In answer to a number of queries on how to get started as a new vegetable gardener here's a few of my top tips to get you going:
What do you like eating? This might sound like a silly question but you'd be surprised the amount of people who grow mountains of courgettes because they're easy to grow but don't actually like eating them! Apart from being a wonderful hobby the big pay off for home vegetable growers is happily munching your way through homegrown crops and experiencing the flavour and satisfaction of the fact you did it yourself.Start Small Vegetable gardening really isn't difficult but it does require some work keeping your plants healthy and weed free. Don't plant more than you can easily look after as you don't want the pleasure of growing to turn into a chore.
I would strongly recommend growing in containers or raised beds for the first year to see how you get on as they will be much easier to take care of. A 6ft by 3ft raised bed will give you a surprising amount of crop but you can also use a variety of smaller planters for specific plants like carrots, potatoes, tomatoes and salad. I include some links to examples of easy to use containers and beds to get you going:
Keep it simple - Grow easy crops Don't go immediately for exotic crops as many of them will require special attention to flourish. Many warmer climate varieties need considerable nursing to grow in our cool Summers so grow plants which are as forgiving as possible. I would also steer clear of most of the Brassica family (cabbage, cauliflower, broccoli, sprouts) for the first year as they take up a lot of room (you'll need a bigger plot to look after) and they can be a little tricky.
I would recommend any beginner to grow salads as they're quick and easy and will give you a feel for how plants grow but if you'd like to be more adventurous here's our list of recommended plants for first time gardeners:
Broad Beans - Aquadulce Claudia Runner Bean - Enorma Beetroot - Pablo Carrot - Early Nantes Chard - Swiss Chard Chives - Fine Leaved Courgette - Defender F1 Kale - Red Russian Lettuce - Little Gem, Batavia Red & Green Mix, Crisphead Saladin Oriental salad - Mizuna, Mustard Red Frills, Rocket Napoli. Parsley - Italian Giant Pea - Sugar Snap Delikett Radish - Short Top Forcing Spring Onion -Ishikura Bunching Spinach - Perpetual Spinach Squash - Uchiki Kuri Turnip - Purple Top Milan Onion - Santero Potato - Homeguard, Orla, Setanta.
Make sure you have enough light - Location location location. Most vegetables will need at least 6 hours of sunshine per day to produce a good crop so the location of your garden is important. A south facing garden is ideal but if you have a more shaded spot there will still be plants you can grow but you will be more limited to shade tolerant varieties.

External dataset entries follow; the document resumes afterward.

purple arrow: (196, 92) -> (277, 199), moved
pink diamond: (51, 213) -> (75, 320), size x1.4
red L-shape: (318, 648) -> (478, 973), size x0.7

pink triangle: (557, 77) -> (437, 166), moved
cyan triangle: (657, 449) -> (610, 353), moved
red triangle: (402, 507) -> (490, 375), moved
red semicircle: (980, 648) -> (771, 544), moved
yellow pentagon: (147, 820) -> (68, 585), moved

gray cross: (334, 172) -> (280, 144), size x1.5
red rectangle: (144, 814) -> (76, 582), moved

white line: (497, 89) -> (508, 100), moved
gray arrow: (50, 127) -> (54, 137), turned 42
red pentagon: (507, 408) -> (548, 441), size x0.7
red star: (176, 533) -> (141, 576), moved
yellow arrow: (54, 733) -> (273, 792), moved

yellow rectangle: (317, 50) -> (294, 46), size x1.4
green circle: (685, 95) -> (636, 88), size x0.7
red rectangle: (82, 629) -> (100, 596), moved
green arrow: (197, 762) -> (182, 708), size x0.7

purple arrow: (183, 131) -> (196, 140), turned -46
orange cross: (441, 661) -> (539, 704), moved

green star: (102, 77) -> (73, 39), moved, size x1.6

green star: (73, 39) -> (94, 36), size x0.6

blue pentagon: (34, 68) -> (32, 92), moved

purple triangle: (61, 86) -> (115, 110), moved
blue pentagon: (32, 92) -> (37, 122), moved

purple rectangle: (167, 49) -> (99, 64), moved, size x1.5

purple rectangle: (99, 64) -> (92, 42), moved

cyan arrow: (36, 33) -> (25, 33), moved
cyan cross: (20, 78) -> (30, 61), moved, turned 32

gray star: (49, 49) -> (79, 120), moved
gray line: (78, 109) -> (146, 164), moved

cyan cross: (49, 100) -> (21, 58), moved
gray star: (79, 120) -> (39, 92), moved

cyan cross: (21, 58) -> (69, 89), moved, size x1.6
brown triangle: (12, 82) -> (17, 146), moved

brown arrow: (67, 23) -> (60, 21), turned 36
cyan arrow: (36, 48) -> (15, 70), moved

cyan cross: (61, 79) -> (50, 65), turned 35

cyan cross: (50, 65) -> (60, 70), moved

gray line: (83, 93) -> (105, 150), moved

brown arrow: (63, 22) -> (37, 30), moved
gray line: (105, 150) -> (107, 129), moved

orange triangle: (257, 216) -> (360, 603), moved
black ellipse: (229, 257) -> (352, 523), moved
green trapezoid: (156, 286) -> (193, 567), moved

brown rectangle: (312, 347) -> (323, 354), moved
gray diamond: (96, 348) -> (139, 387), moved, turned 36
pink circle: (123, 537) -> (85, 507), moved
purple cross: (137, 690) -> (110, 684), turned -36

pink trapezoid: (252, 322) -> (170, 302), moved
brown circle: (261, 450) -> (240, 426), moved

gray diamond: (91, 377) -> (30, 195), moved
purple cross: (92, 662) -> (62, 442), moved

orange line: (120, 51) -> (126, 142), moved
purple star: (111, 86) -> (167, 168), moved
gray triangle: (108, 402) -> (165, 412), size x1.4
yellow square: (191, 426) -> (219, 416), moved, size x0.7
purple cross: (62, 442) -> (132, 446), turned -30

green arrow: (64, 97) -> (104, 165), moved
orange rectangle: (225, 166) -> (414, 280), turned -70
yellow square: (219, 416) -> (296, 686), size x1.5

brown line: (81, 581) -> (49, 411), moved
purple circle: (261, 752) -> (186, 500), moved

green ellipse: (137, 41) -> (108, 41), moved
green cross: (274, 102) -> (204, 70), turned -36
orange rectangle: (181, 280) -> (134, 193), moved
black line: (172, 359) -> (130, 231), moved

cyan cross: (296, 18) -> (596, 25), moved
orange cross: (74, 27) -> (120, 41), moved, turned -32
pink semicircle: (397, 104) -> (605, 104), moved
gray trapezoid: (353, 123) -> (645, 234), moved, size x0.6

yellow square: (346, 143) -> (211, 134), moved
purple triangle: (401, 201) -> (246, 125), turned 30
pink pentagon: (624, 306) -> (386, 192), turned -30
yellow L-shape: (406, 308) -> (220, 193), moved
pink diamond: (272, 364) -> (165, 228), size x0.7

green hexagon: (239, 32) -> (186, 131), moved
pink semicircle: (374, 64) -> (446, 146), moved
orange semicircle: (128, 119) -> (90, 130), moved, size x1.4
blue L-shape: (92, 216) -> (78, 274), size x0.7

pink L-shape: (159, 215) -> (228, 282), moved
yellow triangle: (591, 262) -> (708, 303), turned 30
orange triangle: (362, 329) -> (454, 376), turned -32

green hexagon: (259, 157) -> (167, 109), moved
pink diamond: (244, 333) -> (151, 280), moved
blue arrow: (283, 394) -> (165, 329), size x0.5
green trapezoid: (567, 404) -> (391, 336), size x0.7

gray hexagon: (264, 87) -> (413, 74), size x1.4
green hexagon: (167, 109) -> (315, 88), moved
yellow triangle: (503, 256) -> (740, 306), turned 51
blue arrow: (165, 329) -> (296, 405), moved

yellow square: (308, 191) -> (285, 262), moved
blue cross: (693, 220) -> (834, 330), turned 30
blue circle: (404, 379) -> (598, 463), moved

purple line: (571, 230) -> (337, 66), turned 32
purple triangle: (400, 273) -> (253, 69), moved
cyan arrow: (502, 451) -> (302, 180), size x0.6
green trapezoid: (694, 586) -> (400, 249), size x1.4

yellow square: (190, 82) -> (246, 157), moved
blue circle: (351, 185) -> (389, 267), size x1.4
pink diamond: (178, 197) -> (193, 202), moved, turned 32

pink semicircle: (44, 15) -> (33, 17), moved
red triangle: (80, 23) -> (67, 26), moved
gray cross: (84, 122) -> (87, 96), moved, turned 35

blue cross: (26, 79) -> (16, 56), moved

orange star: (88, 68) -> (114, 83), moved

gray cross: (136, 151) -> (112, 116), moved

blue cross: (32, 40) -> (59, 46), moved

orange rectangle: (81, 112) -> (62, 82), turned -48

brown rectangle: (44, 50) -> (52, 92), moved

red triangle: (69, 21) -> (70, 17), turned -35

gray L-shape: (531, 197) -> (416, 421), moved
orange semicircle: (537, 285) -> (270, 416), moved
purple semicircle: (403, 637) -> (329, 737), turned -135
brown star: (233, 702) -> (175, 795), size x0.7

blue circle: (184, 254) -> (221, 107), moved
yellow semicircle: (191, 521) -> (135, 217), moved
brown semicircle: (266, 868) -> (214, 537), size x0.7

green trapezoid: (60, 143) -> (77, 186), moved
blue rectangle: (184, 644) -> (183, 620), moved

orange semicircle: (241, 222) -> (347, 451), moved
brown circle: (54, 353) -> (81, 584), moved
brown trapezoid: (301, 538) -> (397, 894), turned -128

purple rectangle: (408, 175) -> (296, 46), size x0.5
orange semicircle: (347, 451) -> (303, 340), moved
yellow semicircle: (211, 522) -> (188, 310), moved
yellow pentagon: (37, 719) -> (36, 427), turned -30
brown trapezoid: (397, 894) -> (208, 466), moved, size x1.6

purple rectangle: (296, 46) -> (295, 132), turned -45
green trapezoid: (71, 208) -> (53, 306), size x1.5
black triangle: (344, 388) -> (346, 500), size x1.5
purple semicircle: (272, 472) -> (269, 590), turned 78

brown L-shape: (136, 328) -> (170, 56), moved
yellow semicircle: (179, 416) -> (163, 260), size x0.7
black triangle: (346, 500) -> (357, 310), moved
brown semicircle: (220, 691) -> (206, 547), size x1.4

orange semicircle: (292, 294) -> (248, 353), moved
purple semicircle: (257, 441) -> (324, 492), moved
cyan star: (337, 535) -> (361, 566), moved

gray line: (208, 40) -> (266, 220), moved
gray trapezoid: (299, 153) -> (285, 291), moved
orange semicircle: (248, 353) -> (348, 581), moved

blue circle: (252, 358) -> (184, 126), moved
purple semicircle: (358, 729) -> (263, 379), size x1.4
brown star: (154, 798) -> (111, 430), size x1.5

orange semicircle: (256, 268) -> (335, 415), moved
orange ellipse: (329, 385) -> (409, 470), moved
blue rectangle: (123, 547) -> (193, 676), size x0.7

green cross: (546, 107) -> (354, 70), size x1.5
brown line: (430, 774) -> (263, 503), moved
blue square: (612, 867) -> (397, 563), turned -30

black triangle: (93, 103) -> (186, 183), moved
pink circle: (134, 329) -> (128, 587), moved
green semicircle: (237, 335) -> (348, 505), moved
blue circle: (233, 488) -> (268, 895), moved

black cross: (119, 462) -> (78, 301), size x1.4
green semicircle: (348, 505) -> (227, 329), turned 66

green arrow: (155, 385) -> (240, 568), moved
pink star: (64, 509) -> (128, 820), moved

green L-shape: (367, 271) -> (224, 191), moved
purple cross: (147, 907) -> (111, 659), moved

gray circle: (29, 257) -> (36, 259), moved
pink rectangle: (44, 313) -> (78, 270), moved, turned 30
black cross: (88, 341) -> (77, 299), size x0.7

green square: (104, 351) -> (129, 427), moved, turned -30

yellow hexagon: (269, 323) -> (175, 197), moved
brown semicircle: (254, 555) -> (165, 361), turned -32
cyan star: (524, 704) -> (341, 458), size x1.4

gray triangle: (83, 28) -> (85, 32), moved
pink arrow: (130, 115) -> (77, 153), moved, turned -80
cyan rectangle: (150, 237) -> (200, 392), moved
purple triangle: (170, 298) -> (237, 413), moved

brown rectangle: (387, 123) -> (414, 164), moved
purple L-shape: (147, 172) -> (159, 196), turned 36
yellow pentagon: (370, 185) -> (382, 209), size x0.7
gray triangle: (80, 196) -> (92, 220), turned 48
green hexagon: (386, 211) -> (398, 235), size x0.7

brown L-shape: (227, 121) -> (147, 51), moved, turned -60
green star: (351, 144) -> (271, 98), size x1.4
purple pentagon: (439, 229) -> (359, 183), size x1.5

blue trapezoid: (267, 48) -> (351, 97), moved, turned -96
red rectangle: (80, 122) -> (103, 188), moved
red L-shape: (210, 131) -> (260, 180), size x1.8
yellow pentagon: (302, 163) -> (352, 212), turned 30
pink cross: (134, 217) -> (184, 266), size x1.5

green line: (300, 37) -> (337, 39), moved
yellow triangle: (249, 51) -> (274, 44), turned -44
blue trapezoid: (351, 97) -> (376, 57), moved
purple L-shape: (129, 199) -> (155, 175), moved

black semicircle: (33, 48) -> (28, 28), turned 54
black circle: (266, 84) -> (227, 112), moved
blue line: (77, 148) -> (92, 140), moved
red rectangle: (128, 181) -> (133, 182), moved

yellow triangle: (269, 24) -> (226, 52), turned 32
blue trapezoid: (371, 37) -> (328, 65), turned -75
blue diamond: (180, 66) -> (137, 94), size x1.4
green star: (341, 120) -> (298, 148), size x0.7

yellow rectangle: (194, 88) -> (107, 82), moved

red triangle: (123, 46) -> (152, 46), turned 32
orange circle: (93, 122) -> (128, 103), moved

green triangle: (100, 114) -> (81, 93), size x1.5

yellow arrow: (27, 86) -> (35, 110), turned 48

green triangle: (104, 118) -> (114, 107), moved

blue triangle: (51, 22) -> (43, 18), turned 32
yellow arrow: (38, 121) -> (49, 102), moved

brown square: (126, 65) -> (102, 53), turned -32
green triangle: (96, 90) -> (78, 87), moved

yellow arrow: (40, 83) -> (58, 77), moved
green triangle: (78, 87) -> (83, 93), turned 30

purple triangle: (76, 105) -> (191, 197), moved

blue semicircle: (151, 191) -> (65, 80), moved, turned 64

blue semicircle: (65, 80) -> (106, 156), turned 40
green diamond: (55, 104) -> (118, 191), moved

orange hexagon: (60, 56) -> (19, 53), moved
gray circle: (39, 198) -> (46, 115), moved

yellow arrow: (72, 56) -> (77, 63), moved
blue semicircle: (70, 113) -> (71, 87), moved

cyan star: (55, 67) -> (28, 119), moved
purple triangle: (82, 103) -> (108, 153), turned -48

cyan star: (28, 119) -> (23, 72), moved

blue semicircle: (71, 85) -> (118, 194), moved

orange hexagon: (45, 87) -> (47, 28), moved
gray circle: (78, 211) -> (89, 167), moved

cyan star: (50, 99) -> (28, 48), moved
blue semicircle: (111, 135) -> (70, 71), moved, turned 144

Start plants off in modules or buy seedling plants You'll have a much better chance of success. Direct sowing can be tricky with the emerging seedling being susceptible to attack from slugs or other pests. Growing in modules means starting the seed off in a gentle environment in a small compost module or plug. You can link to our article on growing in modular trays here.
Seedling plug plants are baby vegetable plants ready to plant out and get going. We supply a wide range of 4 week old plants to get you past some of the tricky stuff and directly on to the home straight.
Soil - compost Don't forget vegetables require a higher nutrient level than flowering plants so you need to make sure your soil well nourished enough to support your plants. In small planters a good multipurpose compost is fine provided you add the right plant feed for your plants but for larger raised beds we recommend a soil/compost mix.
For a handy top quality plant feed for adding to multi purpose compost you won't find better than 'Seamungus' free range chicken manure and seaweed feed. It's a pelleted product which contains nitrogen from the chicken manure as well as a broad range of nutrients from the seaweed. It's an essential part of the beginners toolkit.
Spacing Spacing is one of the most common mistakes the beginner will make with plants often spaced too close together, cramped plants will not thrive and will produce weak and stunted specimens. This really is important and can sometimes be hard for a beginner. For example a cabbage plant will need 50cm between plants and another 50cm between rows. This can be difficult to imagine when you're holding a tiny seed in your hand but this adds up to metre diameter circle around each plant, bet you never thought it's be that much!